“Sei o que é passar necessidade e sei o que é ter fartura. Aprendi o segredo de viver contente em toda e qualquer situação, seja bem alimentado, seja com fome, tendo muito, ou passando necessidade”.
Filipenses 4:12 (NVI)
Há algo de
errado no rumo que a igreja brasileira está seguindo. Sendo, então, oportuno
destacar com letras garrafais que o problema não é a Igreja, mas sim as
igrejas. É verdadeiro postular que os fundamentos deixados por Cristo e
subseqüentemente preservados pelos apóstolos não são ultrapassados e muito
menos ineficazes para a igreja da atualidade. Entretanto, o que me deixa
profundamente decepcionado é perceber que inúmeras igrejas estão edificando
propositalmente outra Pedra Angular
para a Igreja e assim intencionalmente desfocando a esperança cristã dos
recônditos eclesiais. Gente esta, que de forma voluntária tentam banalizar a
obra da cruz, se esquecendo que a maior vitória que nós podemos ter nesta vida
já foi suficientemente conquistada por Cristo no Gólgota, a nossa salvação.
Deste modo, em defesa da Igreja, que tanto amo e sirvo, declaro: “não quero uma
igreja de vencedores!”
A máxima
busca por uma igreja de vencedores tem sido compartilhada pelas diversas
denominações evangélicas, e das mais diversificadas linhas teológicas. E por
mais distinto que seja o mundo evangelical,
uma máxima me parece estar sendo comum, e não seria exagero afirmar que até se
tornou um clichê do evangeliquês
pós-moderno. Estou me referindo a tão aclamada vitória que é vivificada nas
bocas dos líderes que engordurados de positivismo afirmam: “você nasceu para
vencer”, ou se apresenta no costumeiro: “hoje a sua vitória vai chegar”, ou
então o clássico: “você não vai sair daqui sem sua vitória”. Estes se esquecem
que a função básica da igreja é reconciliar o homem com Deus, sendo, portanto,
fundamental que a Eclésia prime por modelar os neófitos ao caráter de Cristo,
não viciá-los em vitória.
O meu
constrangimento surge da intenção de descobrir as razões do porque e o que queremos
tanto vencer. E mais instigante ainda, o que seria, então, vencer? Na tentativa
de responder a tais questionamentos temos que “cavucar” um pouco mais nos
calabouços das igrejas. Inicialmente acredito que uma das principais causas de
encontrar algumas igrejas fanáticas por vitória e não mais encantada com a
simplicidade das boas novas de Cristo Jesus se justifica pela secularizada
literatura cristã sobre o tema liderança. Literatura esta que se caracteriza
mais como auto-ajuda motivacional do que necessariamente bases cristãs para a
liderança. Fica claro que o modelo de simplicidade, humildade e espiritualidade
estampado na pessoa de Cristo não é mais o predileto das mega palestras.

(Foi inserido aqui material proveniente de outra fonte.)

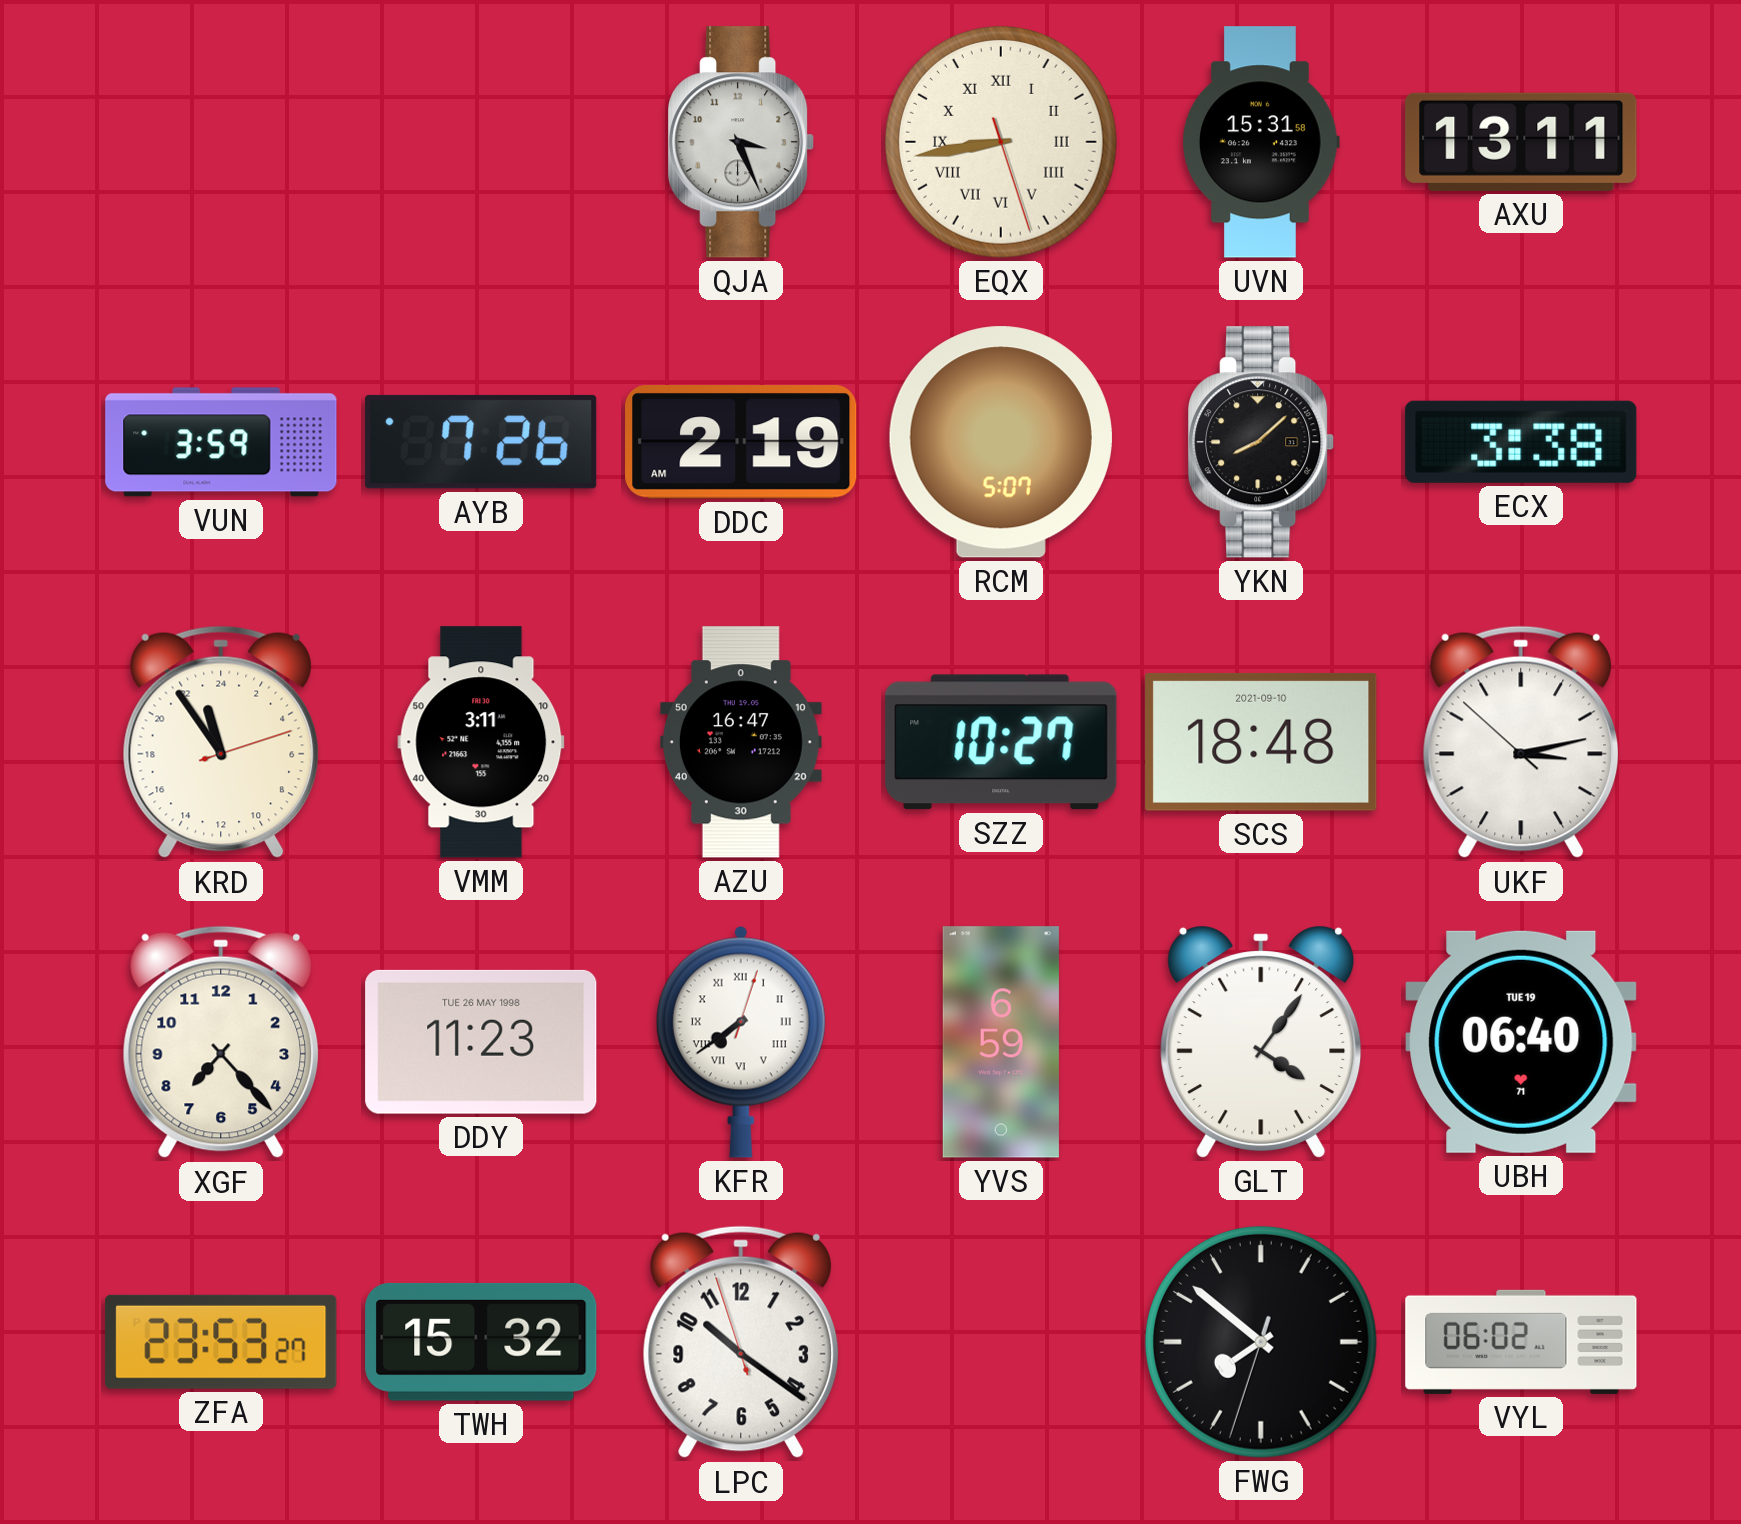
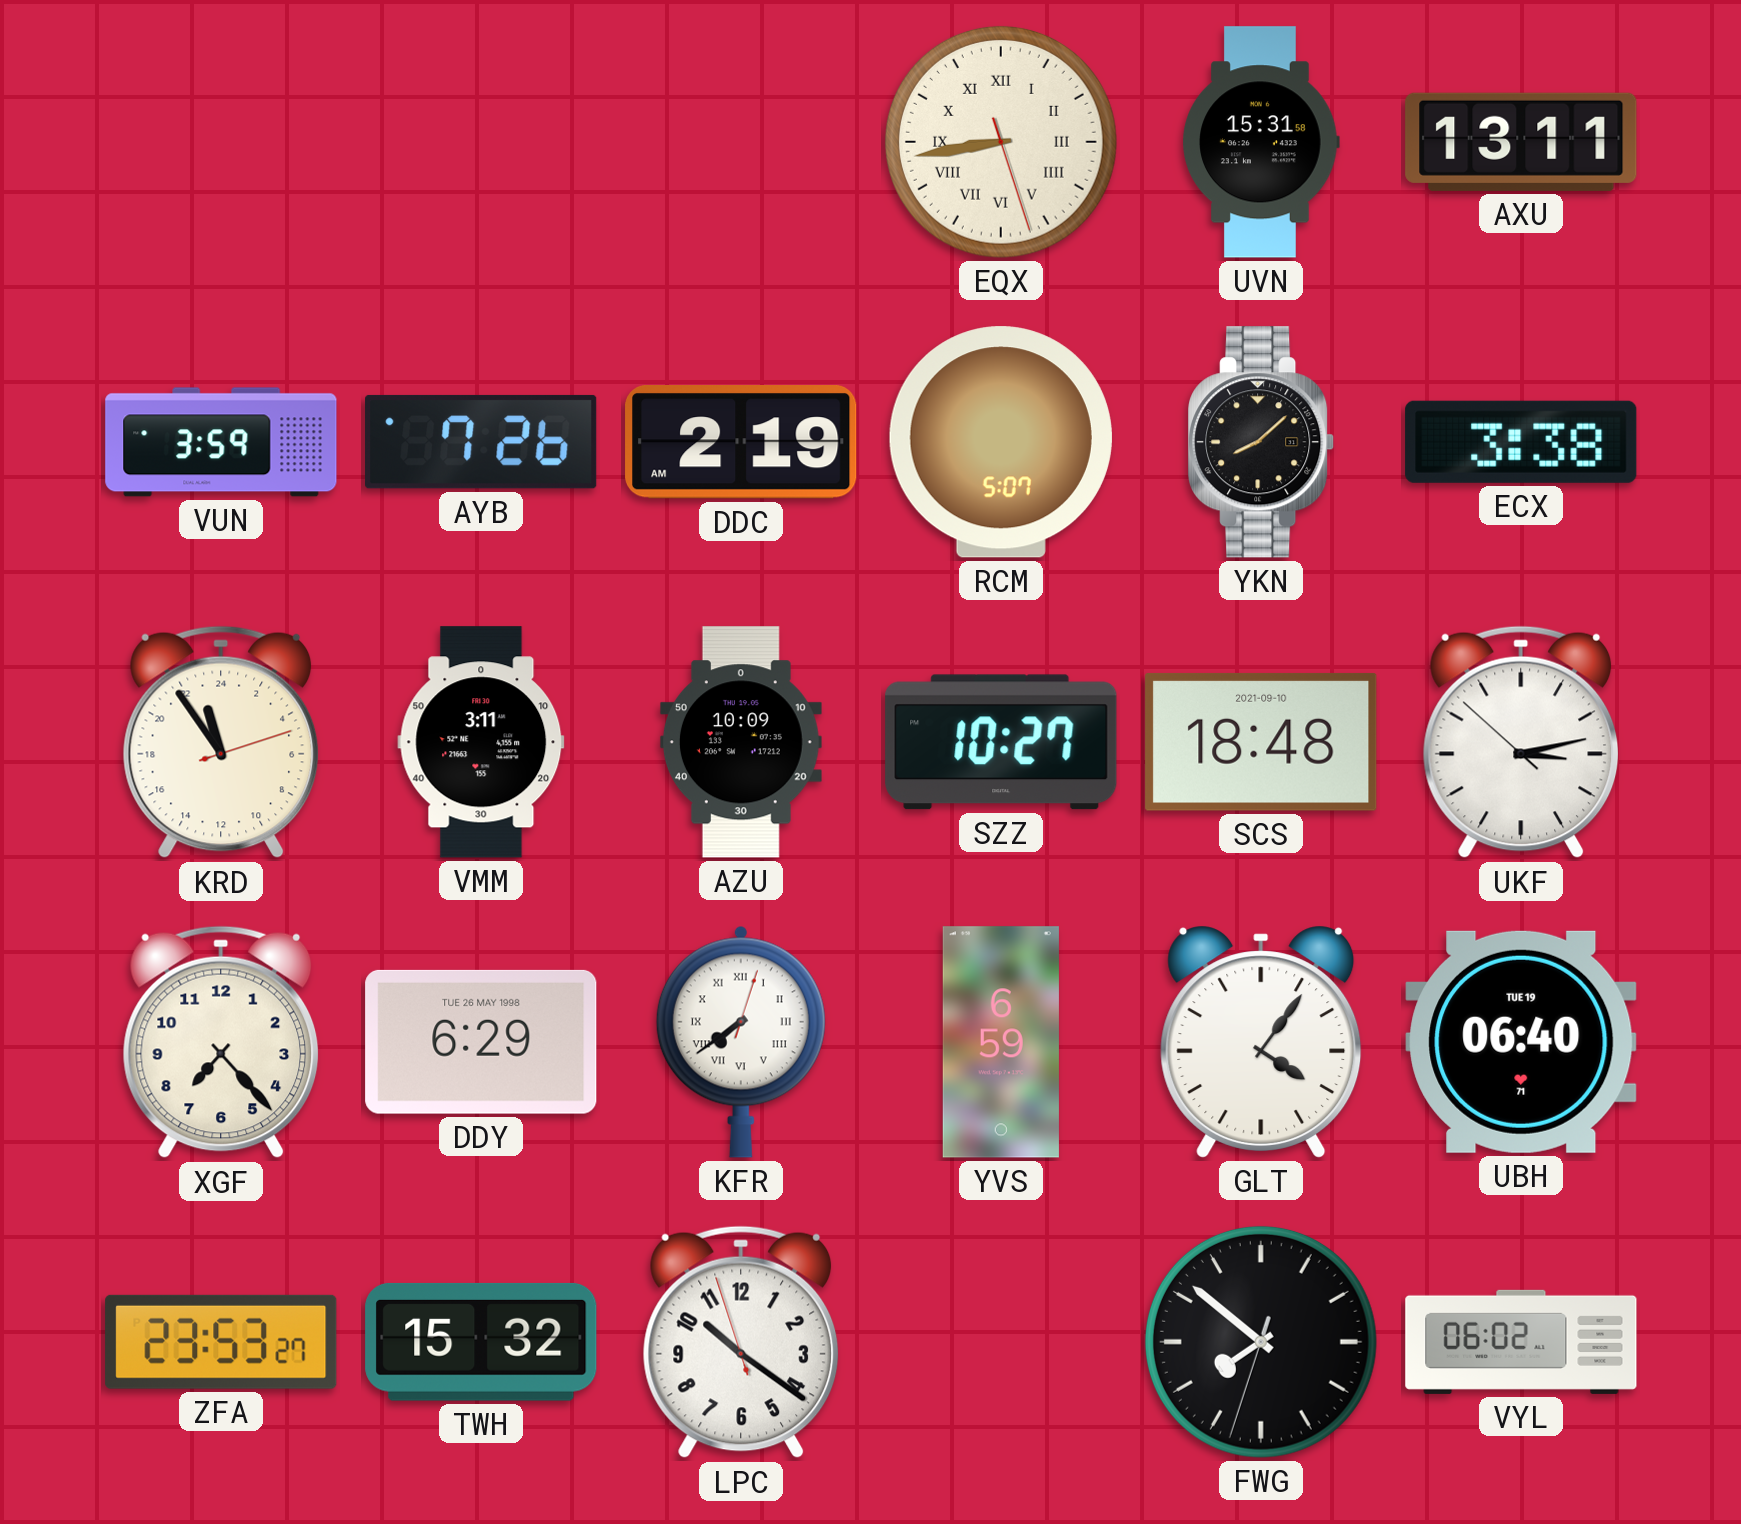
QJA: 3:26 -> none
AZU: 16:47 -> 10:09
DDY: 11:23 -> 6:29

Portanto, este tipo de igreja de vencedores eu não quero!
Na “crista da
onda” deste turbilhão de desconstrução bíblica acerca da liderança está o
famoso e aclamado autor John Maxwell que axiomaticamente não escreve livros
sobre o assunto liderança pensando em modelos de igrejas, mas sim em gestão
empresarial – os livros do referido autor são relevantes desde que faça uma
contextualização eclesiástica e algumas pequenas mutilações. Desde antes de
meus tempos de estudante de teologia até a presente era os livros de Maxwel
ditam o que é um líder (leia-se aqui pastor). E posso afirmar com toda
segurança de que não é este o modelo que deveríamos estar ministrando em nossas
igrejas, pois não contempla a espiritualidade e nem a dependência em Deus, mas
concentra-se na força de vontade, na determinação humana e coerência planeável/organizacional.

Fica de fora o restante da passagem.